It still blows my mind that we’re even thinking about formal education right now.
Why do we think that it’s going to somehow magically work like it always has, and kids are going to grasp concepts and grow dendrites as they always did, and we’re not just going to have to do this all over again when things get back to a place where children are secure enough to learn the way we’ve been teaching them in traditional school settings (which bears a second look, but whatevs.)
Since no one seems to be listening to the mental health experts that are saying that what kids need is a little TLC, less stress, and more freedom to just “be” this year (maybe it’s because all of their non-violent communication training makes them not loud enough to be taken seriously?) here we are getting ready to head back to an environment that is trying to create something that somewhat resembles education.

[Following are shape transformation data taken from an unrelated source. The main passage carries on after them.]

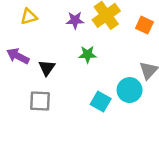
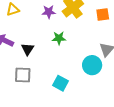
orange square: (144, 25) -> (103, 14), turned -32
cyan square: (101, 101) -> (60, 83), moved

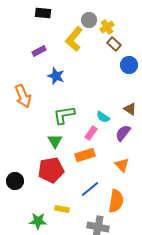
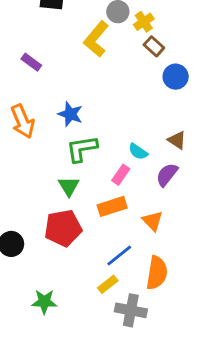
purple rectangle: (39, 51) -> (31, 62), moved, turned 64
blue star: (56, 76) -> (70, 114), moved
orange triangle: (122, 165) -> (152, 221), moved
yellow rectangle: (62, 209) -> (108, 284), moved, turned -48

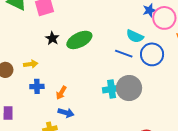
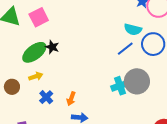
green ellipse: (79, 40) -> (34, 52), moved
blue line: (124, 54) -> (125, 49), turned -48
blue cross: (37, 86) -> (46, 97), turned -32

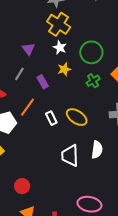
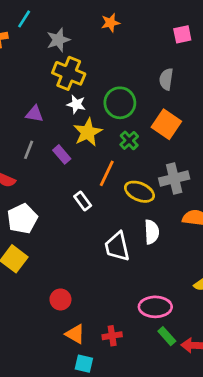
purple triangle: (28, 49) -> (34, 114), turned -32
yellow star: (64, 69) -> (88, 132), size x1.5
orange line: (27, 107) -> (107, 173), moved
yellow ellipse: (77, 117) -> (139, 192), moved

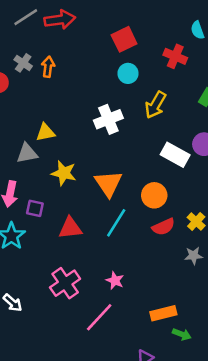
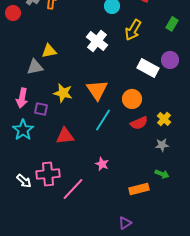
white cross: (108, 119) -> (97, 41), turned -30
yellow star: (64, 173) -> (63, 93), moved
red triangle: (70, 228) -> (65, 136), moved
pink cross: (65, 283) -> (48, 174), moved, turned 30
pink line: (99, 317) -> (73, 189), moved
green arrow: (182, 334) -> (162, 174), moved

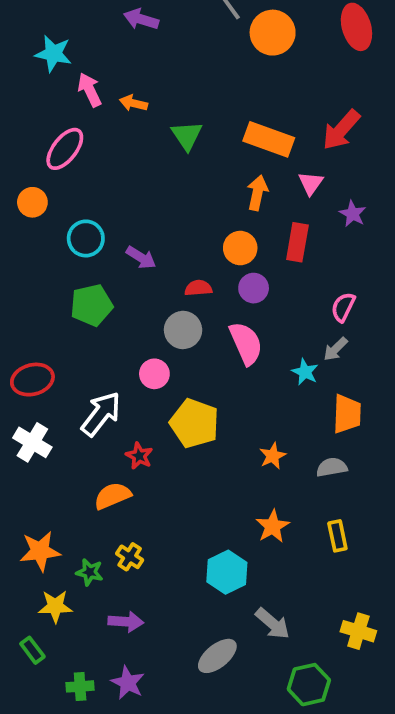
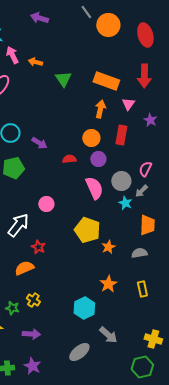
red ellipse: (356, 27) -> (145, 35), moved
red arrow: (341, 130) -> (144, 76), turned -40
gray circle: (183, 330) -> (121, 181), moved
yellow pentagon: (194, 423) -> (87, 230), moved
green hexagon: (309, 685) -> (142, 367), moved

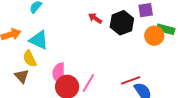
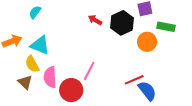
orange circle: (154, 36) -> (147, 42), moved
pink semicircle: (59, 73) -> (50, 77), moved
pink line: (88, 83) -> (89, 71), moved

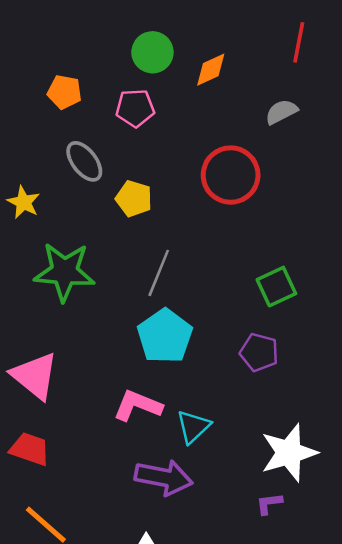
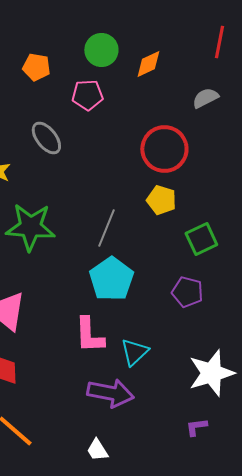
orange pentagon: (64, 92) -> (36, 67), moved
yellow pentagon: (134, 199) -> (161, 200), moved
pink L-shape: (138, 406) -> (89, 335), turned -114
purple L-shape: (269, 504) -> (196, 427), moved

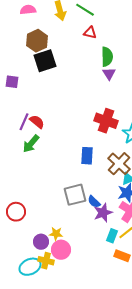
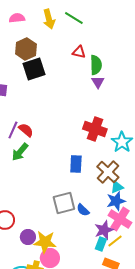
red triangle: (90, 33) -> (79, 52), moved
purple star: (103, 213) -> (104, 230), moved
yellow star: (56, 234) -> (45, 242), size x1.6
purple circle: (41, 242) -> (28, 237), moved

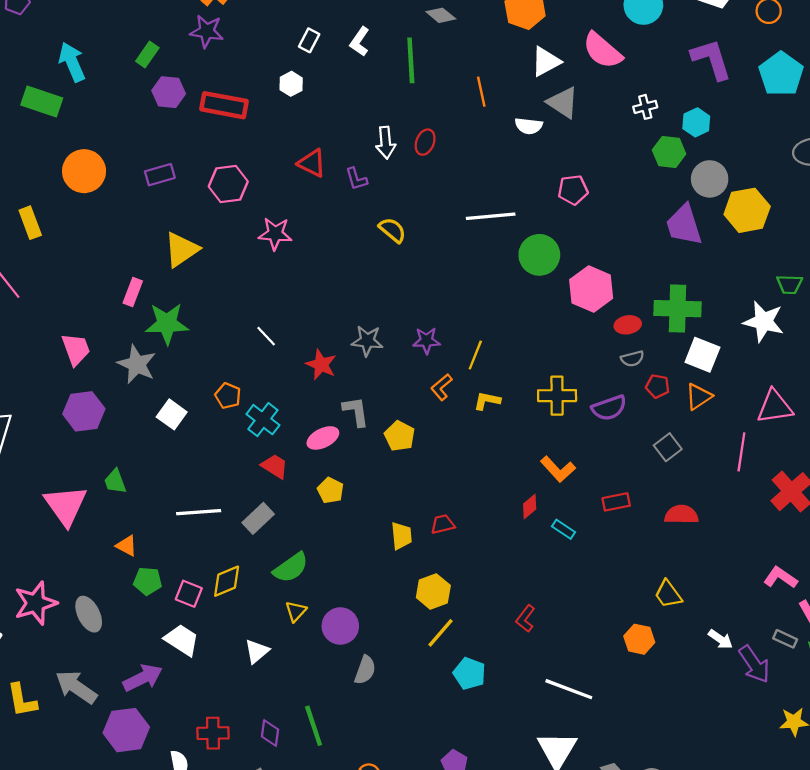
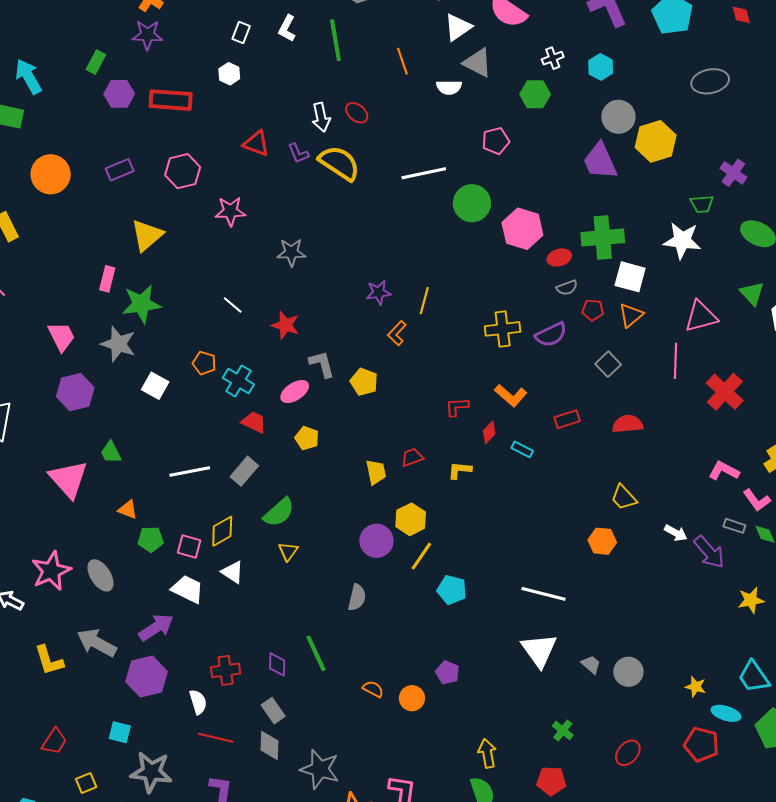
red ellipse: (425, 142) -> (357, 113), turned -65
green hexagon: (669, 152) -> (535, 94), moved
yellow semicircle: (392, 230) -> (339, 163), moved, size x1.6
gray star: (367, 341) -> (291, 252), moved
yellow L-shape: (487, 401) -> (460, 470), moved
red L-shape: (525, 619) -> (457, 407), moved, turned 55
purple circle: (340, 626) -> (376, 541), moved
white triangle: (257, 651) -> (233, 572), moved, turned -40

Throwing caution to the wind, and e-learning best practices out the window, most of our schools are, bless their hearts, trying to cobble together a schedule that makes everyone as happy, er, as un-pissed off as they can. Here in Texas, with parents as the ‘customers’ but with TEA holding our purse…we aren’t necessarily the customer schools are trying to make happy. It really seems like they’re just trying to keep us quiet.
And they’re doing a pretty good job. We can’t get too pissed at teachers, they’re doing the best they can. We can’t get pissed at administrators, they can only do what central office tells them to. We can’t get too pissed at the District, they’re just trying to sort out TEA’s mandates, that are ever-changing and seem hell bent on defunding public schools. And Mike Morath, well, what are we supposed to do about him? Our Governor? Forget about it. We’ll just have to vote him out in 2 years I guess. So here we are. Not pissed at anyone in particular, other than ourselves for not being able to figure out what we’re supposed to do now.
So, for those of us heading into the great unknown that is the upcoming school year, here are some things we can do:
Accept Your Role as Co-Teacher
One more job? Really? Yep. We’ve been given the unpaid role of co-teacher (but we’re women, so we’re used to doing more work for not commensurate pay, amirite?) And as such, we need to make use of the resources that we’re given, seek resources out if they’re not readily available (and share them), or create them if they’re lacking. Those are three separate tactics and skill sets, mind you, and you probably know the person you are and how you’re going to handle co-teaching. If you’re the person that just puts her head in the sand and waits for direction, there’s room for you, too. I’d recommend that you saddle up to that know-it-all friend and save room in your budget to buy her gift baskets.
Focus on the Basics
Kenya Hameed, PsyD, a clinical neuropsychologist at the Child Mind Institute, recommends starting by making sure the basics are in place. Do you have everything you need for remote learning? (Find some great tips for each age/grade level here.) Do you know where to log in to find information, and how to navigate each platform your child will be using? If you lack tech, or are under resourced in some other way, contact your local District parent support line, your campus, and/or your local council of PTAs for direction. Or just call that mom you know that’s super annoying and involved in everything. She’ll probably be able to point you in the right direction.
Impose Some Structure
My response to chaos is simplicity and structure. We can’t do it all, nor should we have to. We aren’t going to be perfect, nor should we try to. But we know the human brain really likes structure, consistency, and repetition. And to have those, we need to set some boundaries. Not only do we have a lot of feelings about the words ‘structure’, ‘routine’, ‘regimen’, and other words that make us think of confinement, but exploring the concept of setting clear boundaries as integral to mental health and collective calm can give us hives. Being the keeper of boundaries is exhausting, y’all. And we as a culture kind of suck at setting and managing boundaries, so we don’t have clear models. Not to mention that we individually have our own challenges wrapped up in our stories and traumas. But it’s a necessary evil that holding boundaries in this time is what we’re being asked to do.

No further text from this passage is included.